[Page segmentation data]
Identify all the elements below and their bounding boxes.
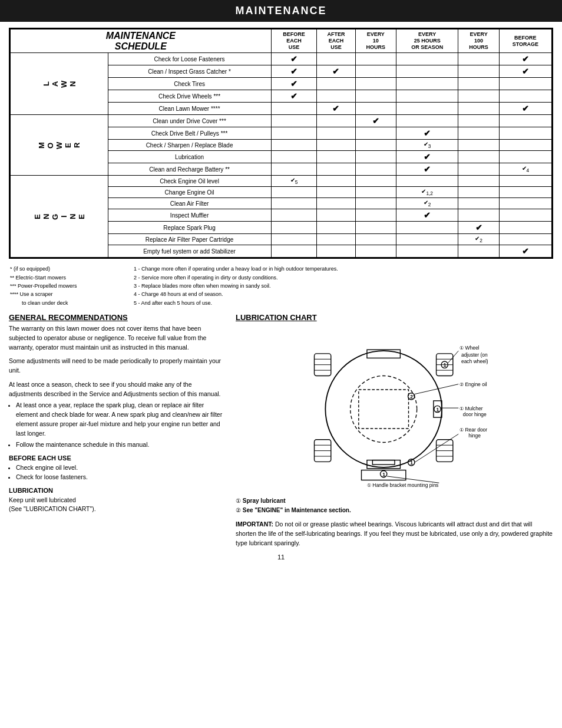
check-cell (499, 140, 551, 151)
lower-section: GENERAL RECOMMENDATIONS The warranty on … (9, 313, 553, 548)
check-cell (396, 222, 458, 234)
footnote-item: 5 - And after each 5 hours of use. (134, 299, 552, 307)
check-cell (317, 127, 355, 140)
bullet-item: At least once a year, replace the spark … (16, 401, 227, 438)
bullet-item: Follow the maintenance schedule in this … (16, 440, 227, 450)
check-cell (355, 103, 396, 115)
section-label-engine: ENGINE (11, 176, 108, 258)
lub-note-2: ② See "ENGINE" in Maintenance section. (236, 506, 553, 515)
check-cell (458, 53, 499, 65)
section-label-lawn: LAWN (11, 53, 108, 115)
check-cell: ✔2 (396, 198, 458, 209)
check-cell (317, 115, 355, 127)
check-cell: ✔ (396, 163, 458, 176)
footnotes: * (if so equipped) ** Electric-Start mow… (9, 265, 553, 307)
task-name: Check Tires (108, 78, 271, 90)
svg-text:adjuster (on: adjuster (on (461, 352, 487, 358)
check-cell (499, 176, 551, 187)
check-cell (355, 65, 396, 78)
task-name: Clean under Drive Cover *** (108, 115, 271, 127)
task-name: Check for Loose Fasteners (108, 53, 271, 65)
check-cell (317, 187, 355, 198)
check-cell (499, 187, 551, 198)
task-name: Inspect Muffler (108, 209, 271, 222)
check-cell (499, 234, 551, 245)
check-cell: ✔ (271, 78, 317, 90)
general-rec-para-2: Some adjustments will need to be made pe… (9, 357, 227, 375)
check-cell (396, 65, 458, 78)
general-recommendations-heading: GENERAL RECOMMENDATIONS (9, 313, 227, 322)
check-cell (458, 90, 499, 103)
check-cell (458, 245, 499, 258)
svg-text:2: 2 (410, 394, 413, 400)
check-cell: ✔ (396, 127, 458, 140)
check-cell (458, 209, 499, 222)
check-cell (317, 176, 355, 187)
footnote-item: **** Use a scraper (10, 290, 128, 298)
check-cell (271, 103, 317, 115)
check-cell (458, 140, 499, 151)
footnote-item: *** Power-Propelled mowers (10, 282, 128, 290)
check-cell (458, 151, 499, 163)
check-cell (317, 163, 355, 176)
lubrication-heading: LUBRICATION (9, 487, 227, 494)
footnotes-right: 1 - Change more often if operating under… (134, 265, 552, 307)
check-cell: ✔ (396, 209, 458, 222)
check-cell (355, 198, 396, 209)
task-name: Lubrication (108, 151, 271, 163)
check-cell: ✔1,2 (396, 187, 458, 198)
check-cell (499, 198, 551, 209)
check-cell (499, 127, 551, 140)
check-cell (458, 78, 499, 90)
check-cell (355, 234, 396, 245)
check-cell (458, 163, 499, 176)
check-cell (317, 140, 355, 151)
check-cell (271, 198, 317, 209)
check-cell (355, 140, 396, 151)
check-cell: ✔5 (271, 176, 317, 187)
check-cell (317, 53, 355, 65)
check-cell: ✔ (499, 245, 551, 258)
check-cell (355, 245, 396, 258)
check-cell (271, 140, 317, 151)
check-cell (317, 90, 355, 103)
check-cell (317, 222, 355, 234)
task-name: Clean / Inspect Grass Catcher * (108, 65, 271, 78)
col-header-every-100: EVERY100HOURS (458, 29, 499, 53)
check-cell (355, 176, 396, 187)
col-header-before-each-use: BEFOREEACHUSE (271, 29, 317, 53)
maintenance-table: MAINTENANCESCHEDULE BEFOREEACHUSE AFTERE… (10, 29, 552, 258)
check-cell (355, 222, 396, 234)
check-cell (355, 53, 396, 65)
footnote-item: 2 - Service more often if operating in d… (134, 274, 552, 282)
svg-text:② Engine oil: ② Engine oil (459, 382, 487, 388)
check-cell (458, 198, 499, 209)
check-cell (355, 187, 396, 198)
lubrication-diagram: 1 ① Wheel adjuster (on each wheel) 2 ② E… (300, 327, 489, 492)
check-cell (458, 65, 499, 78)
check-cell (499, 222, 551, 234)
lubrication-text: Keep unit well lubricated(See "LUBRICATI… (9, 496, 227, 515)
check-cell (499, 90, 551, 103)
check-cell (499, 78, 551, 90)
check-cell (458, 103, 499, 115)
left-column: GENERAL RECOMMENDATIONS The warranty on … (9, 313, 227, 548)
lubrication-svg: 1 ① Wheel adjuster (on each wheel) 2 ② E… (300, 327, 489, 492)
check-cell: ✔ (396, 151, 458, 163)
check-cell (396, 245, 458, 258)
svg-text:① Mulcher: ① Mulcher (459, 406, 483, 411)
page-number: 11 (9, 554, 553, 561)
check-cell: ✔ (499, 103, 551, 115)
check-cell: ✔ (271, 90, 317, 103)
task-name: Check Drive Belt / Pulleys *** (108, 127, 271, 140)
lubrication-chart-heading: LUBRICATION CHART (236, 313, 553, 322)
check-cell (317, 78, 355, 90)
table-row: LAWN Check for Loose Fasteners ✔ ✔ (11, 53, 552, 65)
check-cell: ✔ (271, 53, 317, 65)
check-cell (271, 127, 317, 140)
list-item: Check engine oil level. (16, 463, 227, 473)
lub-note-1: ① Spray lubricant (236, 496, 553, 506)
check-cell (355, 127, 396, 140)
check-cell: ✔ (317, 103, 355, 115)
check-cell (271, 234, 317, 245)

* * *

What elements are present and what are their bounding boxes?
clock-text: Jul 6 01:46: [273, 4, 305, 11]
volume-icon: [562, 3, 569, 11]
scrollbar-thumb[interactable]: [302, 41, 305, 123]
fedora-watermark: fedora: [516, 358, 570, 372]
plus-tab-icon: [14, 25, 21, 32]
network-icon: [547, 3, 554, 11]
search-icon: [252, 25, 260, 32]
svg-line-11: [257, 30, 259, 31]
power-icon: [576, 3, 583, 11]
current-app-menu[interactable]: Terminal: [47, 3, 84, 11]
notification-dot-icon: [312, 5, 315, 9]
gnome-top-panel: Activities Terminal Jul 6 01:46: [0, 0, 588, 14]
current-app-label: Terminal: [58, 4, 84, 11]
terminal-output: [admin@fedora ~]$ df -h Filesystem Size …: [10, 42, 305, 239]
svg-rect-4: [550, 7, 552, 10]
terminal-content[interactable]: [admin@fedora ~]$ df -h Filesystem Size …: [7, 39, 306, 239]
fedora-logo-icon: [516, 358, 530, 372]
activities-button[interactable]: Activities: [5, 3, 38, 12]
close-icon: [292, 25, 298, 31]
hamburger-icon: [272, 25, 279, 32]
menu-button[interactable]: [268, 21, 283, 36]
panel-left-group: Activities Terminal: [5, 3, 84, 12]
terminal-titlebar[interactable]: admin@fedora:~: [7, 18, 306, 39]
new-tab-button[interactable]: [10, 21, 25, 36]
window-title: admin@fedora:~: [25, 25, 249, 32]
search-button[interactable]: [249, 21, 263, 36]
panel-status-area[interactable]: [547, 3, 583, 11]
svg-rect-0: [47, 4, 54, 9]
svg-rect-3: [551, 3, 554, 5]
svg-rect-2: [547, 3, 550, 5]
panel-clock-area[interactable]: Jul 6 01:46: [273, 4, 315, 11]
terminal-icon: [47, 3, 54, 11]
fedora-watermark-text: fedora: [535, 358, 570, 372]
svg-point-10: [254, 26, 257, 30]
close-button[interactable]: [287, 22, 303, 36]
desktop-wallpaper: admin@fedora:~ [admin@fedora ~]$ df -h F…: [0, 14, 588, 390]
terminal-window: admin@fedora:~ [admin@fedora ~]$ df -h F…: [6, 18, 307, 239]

[Your instructions] Which lines above contain the word "rect"? List them.

[Exercise answer]
svg-rect-4: [550, 7, 552, 10]
svg-rect-0: [47, 4, 54, 9]
svg-rect-3: [551, 3, 554, 5]
svg-rect-2: [547, 3, 550, 5]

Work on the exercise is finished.